O recurso foi admitido como apelação, com subida imediata, nos próprios autos, e com efeito suspensivo, por os Apelantes haverem prestado caução.

Os Apelantes extraíram das suas alegações as subsequentes conclusões:
1ª - Na petição inicial (fls. 2 a 24 dos autos), entre outras coisas, os Recorrentes alegaram que os Recorridos, embora vinculados a um dever de exclusividade e de não concorrência, anularam contratos de seguro cuja mediação e/ou cobrança pertencia à Recorrente [A], e colocaram novos contratos nas Seguradoras com comissões a favor dos próprios Recorridos, alegações essas que foram incluídas no Despacho Saneador nos "factos a provar"
2ª - Como consequência dessas alegações, no Despacho Saneador (Refª Citius 6225406) a M. Juiz notificou os Recorrentes para juntarem aos autos:
"…documentos que formalizam as anulações do seguro e a colocação dos contratos em novas companhias de seguros"

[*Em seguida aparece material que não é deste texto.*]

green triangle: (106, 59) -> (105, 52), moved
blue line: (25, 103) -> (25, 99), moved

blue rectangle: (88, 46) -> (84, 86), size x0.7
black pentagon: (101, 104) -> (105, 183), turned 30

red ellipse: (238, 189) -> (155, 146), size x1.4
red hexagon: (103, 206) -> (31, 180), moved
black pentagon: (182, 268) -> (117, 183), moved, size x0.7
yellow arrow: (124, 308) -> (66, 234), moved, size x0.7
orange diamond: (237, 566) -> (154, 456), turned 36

3ª - Quanto às anulações de seguros os Recorrentes, através de requerimento (Refª Citius 1985476), juntaram vários documentos e explicaram como funcionavam formalmente as anulações. Nesse mesmo requerimento os Recorrentes alegaram que não tinham documentos em seu poder para prova dos novos contratos mediados pelos Recorridos e que iriam requerer, no requerimento probatório, que o Tribunal "a quo" solicitasse tais documentos às Seguradoras por se tratar de documentos em poder de terceiros,
4ª – O que sempre fariam ainda que o Tribunal os não tivesse notificado para o efeito atenta a importância de tais documentos para a prova dos quesitos em causa.

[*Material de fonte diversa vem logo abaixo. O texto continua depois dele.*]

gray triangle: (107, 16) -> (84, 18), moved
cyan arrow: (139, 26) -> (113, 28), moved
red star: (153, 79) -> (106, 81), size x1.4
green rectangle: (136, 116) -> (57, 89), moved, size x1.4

5ª - Assim sendo, no seu requerimento probatório (Refª Citius 1988284) os Recorrentes requereram ao Tribunal "a quo", ao abrigo do disposto no artº 531º do CPC, a notificação de várias Seguradoras para as mesmas juntarem aos autos cópias dos novos contratos de seguro mediados pelos Recorridos.
6ª - Além disso, os Recorrentes indicaram os artigos da base instrutória que pretendiam provar com tais documentos e justificaram a razão da diligência por se tratar de "documentos em poder de terceiros" e em cuja feitura os Recorrentes não tiveram qualquer intervenção.

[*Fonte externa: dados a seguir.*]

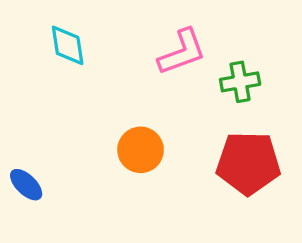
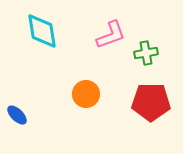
cyan diamond: (68, 45) -> (42, 31), size x1.4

7ª – Apesar disso, e apesar de ter sido o próprio Tribunal “a quo” a considerar tais documentos importantes para a descoberta da verdade, notificando os Recorrentes para os juntarem aos autos, o Tribunal “a quo”, através do despacho ora em recurso – Refª Citius 7010139 – (notificado electronicamente aos Recorrentes através de ofício Refª Citius 7128861), indeferiu o requerimento dos Recorrentes com o seguinte fundamento:
"Indefere-se a diligência requerida pela Autora, porque não resulta dos autos que a Autora está impedida de obter os documentos, quando além do mais forneceu os elementos necessários para a obtenção das apólices".
8ª - Ora, na formação de um contrato de seguro, em regra, existem três partes: a Seguradora, o Segurado e o Mediador. Acontece que os contratos de seguro cuja junção foi requerida, e que foram mediados pelos Recorridos, não tiveram qualquer intervenção dos Recorrentes,
9ª - E isto porque, os Recorrentes não são Seguradores, não são Segurados nem foram Mediadores em tais contratos. E não sendo parte em tais contratos os Recorrentes não têm, nem podem ter, em seu poder, cópias dos mesmos.
10ª - Pelo que o argumento que não resulta dos autos que a Autora não está impedida de obter tais documentos é um falso argumento.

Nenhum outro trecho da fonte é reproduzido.